**Assignment**:
Go through the entries below and return every line that contains "left".

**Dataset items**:
================

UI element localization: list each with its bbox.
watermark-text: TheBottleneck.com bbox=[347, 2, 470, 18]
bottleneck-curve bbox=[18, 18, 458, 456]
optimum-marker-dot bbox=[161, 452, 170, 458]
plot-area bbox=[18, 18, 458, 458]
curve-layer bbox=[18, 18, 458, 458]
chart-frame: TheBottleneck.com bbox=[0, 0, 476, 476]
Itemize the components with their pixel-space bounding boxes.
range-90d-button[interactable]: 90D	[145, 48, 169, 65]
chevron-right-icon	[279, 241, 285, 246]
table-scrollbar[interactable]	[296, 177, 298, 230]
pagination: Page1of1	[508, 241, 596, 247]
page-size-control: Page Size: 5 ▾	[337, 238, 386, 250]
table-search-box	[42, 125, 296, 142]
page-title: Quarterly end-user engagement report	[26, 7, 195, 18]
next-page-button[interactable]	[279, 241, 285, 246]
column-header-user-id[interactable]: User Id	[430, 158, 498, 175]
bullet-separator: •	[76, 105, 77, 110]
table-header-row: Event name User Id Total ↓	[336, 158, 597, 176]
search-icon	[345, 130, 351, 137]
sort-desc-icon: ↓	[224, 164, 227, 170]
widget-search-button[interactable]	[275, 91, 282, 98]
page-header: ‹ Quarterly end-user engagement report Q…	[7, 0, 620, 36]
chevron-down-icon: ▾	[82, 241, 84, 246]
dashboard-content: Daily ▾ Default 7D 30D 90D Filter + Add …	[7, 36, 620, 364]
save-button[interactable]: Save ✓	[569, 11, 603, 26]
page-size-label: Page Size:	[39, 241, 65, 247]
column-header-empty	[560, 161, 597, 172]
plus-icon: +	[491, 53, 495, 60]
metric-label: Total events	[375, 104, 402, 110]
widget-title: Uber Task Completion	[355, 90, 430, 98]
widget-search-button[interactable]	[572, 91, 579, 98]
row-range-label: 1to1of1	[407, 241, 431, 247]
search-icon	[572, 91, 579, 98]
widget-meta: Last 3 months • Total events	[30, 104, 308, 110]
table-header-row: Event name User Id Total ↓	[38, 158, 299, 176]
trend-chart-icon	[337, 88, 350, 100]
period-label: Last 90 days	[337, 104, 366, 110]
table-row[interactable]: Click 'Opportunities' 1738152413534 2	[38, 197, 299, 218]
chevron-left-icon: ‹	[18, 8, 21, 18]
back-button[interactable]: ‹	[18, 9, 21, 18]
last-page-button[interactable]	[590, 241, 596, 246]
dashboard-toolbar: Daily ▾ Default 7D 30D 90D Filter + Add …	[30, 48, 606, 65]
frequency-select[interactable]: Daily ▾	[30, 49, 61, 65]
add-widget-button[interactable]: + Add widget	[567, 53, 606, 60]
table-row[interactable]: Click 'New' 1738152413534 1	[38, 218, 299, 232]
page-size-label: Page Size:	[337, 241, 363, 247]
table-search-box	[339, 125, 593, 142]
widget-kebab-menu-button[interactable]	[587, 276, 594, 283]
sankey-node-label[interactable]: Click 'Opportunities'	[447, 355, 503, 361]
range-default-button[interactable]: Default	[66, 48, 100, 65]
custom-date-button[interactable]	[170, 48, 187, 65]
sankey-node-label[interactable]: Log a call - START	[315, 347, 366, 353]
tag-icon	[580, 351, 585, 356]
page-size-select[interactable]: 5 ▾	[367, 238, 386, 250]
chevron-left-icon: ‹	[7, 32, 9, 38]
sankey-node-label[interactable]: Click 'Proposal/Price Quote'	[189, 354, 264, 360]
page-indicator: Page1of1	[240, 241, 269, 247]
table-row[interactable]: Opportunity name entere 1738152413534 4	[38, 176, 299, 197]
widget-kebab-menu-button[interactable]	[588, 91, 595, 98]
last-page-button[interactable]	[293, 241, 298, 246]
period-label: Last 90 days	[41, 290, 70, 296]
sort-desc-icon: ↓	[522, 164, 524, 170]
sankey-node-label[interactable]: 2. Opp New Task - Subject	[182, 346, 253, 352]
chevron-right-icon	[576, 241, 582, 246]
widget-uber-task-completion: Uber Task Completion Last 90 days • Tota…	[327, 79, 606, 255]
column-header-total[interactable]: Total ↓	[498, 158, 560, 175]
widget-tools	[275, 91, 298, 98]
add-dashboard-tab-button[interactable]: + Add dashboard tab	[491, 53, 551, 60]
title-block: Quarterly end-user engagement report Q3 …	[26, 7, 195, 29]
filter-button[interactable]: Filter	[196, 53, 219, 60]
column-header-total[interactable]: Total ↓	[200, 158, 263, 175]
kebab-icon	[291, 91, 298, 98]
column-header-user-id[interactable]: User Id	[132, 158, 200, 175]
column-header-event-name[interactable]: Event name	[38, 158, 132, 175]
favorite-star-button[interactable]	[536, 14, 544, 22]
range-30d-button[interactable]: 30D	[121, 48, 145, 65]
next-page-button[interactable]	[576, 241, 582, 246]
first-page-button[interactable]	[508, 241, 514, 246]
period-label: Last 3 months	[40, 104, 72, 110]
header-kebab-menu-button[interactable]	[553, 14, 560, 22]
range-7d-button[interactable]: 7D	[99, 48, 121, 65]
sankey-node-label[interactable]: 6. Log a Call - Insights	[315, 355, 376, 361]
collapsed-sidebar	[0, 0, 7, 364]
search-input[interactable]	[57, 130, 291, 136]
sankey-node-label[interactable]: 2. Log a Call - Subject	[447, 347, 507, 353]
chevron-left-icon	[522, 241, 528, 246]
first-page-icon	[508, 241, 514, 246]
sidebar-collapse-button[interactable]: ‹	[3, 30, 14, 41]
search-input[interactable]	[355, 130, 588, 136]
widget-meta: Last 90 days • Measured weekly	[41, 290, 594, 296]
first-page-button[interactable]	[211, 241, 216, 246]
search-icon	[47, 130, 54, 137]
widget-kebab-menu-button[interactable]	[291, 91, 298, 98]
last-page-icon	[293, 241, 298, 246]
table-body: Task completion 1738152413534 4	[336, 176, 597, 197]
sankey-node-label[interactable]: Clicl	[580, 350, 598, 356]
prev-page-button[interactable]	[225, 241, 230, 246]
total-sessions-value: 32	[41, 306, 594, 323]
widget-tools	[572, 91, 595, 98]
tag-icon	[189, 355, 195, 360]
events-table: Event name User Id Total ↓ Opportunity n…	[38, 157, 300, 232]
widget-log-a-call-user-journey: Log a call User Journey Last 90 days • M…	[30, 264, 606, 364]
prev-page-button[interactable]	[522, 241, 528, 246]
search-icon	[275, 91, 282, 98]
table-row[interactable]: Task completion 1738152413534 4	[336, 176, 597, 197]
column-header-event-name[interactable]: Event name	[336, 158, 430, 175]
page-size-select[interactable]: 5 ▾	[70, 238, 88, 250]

================

**Reply to the exercise**:
chevron-left-icon: ‹	[18, 8, 21, 18]
chevron-left-icon: ‹	[7, 32, 9, 38]
chevron-left-icon	[522, 241, 528, 246]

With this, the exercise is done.